Los Angeles was shocked last month when a Metro bus driver was stabbed during a confrontation with a rider in Woodland Hills. The victim was taken to the hospital where he underwent surgery. The next day police announced that a 17-year-old male had been arrested and charged with attempted murder. Neither individual has been identified.
Concerns about rider safety on the transit system have been well publicized. This incident, however, points to the often-overlooked threat faced by Metro bus and rail “operators,” as they are formally known. While this level of violence is rare, incidents occur at an alarming rate.
In March, 23 operators were the target of assault, according to a public safety report presented at the May 25 Metro Board of Directors meeting. That was up from seven in February.
The report, delivered by agency Chief Safety Officer Gina Osborn, stated that 10 of the March assaults involved someone spitting at a driver. In another eight instances the weapon was described as “hands,” though no further details were provided. The report identified one incident with a knife, and one in which the weapon was a stroller.
This is an enduring problem for Metro. A February safety report revealed that in 2022, there were 162 assaults on operators across the transit system. That is an average of 14 every month.
A week before the stabbing, a female passenger was attacked on a Metro train in Long Beach. The incident drew outrage from County Supervisor Janice Hahn.
At the May board meeting, Metro CEO Stephanie Wiggins discussed the stabbing and the situation for those behind the wheel.
“I understand the fear and uncertainty that may be at the forefront of our employees’ minds,” she said. “Please know that we are unwavering in our dedication to creating a safe and supportive workplace for each and every member of our Metro family.”
Social media is filled with accounts by riders describing people on trains, buses and in rail stations doing drugs, exposing themselves or engaging in other discomfiting activity. In late February the agency revealed that 21 people had died on the transit system in 2023, the same number of fatalities as occurred in the entirety of 2022. Officials believe drug use has been a driver of the deaths.
Metro has a multi-layered security infrastructure. The agency has contracts with the Los Angeles Police Department, the Long Beach Police Department and the Los Angeles County Sheriff’s Department. According to the recent safety report, on April 24 Metro launched a “supplemental deployment,” with LAPD officers and LASD deputies becoming a more “visible presence” on the Red and Purple lines
These personnel are complemented by Transit Safety Officers, as well as more than 300 unarmed “safety ambassadors,” who are a visual security presence, though their primary task is to help riders with directions and questions. The agency has also enhanced efforts to help people experiencing homelessness when they are in stations or on trains and buses.
The agency dubbed January “de-escalation month,” and there has also been a crackdown on fare evaders and people using drugs. According to the new report, authorities made 359 arrests on Metro trains and buses in March. In the same month last year there were 280 arrests. The number in pre-pandemic March 2019 was 236.

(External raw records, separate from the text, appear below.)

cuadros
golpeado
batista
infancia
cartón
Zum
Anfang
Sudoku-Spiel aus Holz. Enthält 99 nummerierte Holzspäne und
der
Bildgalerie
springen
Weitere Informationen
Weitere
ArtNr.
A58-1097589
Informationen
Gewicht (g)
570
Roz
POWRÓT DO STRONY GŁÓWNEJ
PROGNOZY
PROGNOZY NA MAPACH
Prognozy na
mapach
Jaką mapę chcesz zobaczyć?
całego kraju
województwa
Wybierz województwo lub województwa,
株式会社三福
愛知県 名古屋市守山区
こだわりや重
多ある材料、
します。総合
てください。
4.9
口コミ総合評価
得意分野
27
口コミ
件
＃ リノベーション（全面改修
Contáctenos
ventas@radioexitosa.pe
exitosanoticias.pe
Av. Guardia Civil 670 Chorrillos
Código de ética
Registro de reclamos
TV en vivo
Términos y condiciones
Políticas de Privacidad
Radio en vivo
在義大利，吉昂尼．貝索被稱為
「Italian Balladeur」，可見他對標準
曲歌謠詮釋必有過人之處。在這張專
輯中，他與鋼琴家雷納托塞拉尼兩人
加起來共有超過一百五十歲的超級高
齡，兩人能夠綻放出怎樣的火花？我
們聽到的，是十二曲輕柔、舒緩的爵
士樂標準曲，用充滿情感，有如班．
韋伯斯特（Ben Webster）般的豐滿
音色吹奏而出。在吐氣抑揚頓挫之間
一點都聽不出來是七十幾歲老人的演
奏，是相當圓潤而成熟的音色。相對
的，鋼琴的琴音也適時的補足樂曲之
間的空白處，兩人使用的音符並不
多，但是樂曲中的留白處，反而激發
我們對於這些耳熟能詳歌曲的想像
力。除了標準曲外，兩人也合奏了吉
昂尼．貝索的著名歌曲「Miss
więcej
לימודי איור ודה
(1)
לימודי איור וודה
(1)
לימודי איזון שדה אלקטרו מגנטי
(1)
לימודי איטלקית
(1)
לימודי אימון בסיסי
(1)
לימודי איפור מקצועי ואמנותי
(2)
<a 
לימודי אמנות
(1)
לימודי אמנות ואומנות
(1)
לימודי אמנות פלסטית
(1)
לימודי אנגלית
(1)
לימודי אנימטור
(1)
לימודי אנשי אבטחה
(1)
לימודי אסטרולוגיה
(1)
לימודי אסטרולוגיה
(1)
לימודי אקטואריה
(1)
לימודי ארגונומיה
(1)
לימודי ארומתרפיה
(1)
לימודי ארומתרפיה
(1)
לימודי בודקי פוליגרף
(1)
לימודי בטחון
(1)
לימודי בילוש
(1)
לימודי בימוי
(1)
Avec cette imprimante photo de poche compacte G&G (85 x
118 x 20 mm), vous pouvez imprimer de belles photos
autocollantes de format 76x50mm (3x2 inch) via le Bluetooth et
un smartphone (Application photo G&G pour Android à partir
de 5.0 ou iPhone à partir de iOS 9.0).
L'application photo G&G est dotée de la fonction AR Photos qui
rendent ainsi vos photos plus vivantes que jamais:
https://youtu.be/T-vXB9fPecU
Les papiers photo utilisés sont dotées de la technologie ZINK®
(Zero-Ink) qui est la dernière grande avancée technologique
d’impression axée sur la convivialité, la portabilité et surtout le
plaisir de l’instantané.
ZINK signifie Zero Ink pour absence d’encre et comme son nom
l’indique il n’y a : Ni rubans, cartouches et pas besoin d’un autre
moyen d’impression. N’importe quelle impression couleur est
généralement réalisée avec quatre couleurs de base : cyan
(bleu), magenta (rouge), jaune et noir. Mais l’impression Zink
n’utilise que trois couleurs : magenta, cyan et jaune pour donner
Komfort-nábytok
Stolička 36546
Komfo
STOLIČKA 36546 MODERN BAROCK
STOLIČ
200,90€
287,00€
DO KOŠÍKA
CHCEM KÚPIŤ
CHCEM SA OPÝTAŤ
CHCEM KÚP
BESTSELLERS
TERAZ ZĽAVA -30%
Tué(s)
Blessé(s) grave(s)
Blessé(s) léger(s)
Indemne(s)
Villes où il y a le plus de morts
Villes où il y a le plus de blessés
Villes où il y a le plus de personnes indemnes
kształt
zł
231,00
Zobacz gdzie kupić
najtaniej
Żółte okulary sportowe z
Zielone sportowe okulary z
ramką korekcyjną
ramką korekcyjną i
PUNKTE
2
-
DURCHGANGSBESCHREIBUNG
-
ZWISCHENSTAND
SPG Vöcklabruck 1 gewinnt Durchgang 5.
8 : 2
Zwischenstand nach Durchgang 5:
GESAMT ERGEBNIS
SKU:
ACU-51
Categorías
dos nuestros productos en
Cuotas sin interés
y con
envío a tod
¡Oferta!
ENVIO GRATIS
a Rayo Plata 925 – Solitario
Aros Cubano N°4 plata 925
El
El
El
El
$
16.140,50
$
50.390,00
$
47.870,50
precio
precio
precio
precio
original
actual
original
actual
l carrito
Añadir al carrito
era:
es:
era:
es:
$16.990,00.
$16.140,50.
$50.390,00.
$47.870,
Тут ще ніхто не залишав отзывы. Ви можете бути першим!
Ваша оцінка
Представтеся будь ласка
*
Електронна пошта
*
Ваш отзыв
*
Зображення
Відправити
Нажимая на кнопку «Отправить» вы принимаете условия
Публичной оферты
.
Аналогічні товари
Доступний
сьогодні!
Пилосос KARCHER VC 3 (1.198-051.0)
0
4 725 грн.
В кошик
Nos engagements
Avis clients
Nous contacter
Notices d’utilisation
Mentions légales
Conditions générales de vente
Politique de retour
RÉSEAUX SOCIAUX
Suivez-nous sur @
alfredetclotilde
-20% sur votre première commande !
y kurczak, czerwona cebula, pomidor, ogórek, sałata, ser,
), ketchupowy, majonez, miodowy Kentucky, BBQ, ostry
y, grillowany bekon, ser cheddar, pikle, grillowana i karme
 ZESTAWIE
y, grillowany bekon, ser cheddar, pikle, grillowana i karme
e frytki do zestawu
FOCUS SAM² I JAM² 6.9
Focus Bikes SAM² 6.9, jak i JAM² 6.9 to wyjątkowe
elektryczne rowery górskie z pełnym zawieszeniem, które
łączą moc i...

According to publicly available data, in the 16-month period from Jan. 1, 2022–April 30, 2023, the LAPD fielded 160 reports of crime involving a Metro bus driver. This is just a subset of the overall total, and does not include incidents tallied by the Sheriff’s Department or the Long Beach Police Department.
Of these incidents, 19 were classified as assault with a deadly weapon. Another 78 were identified as simple assault or battery.
Downtown, the hub of the regional transit system, recorded more incidents than any other neighborhood in the city—there were 27 reports of a crime involving a bus driver from Jan. 1, 2022–April 30, 2023. The next highest counts were in Historic South-Central (8) and Koreatown (7).
At the recent board meeting, agency officials said Metro is testing two prototypes of barriers to give bus operators more protection from riders. Currently, said Chief Operations Officer Conan Cheung, “People can easily reach around. They can throw things. We’ve had operators spit on and so forth.”
Also at the meeting, Wiggins noted that the board had recently voted to hire 48 transit security officers specifically to ride buses. Their deployment begins June 5.
LAPD data only reflects crimes that are reported to the department, not how many crimes actually occurred. In making our calculations, we rely on the data the LAPD makes publicly available. LAPD may update past crime reports with new information, or recategorize past reports. Those revised reports do not always automatically become part of the public database.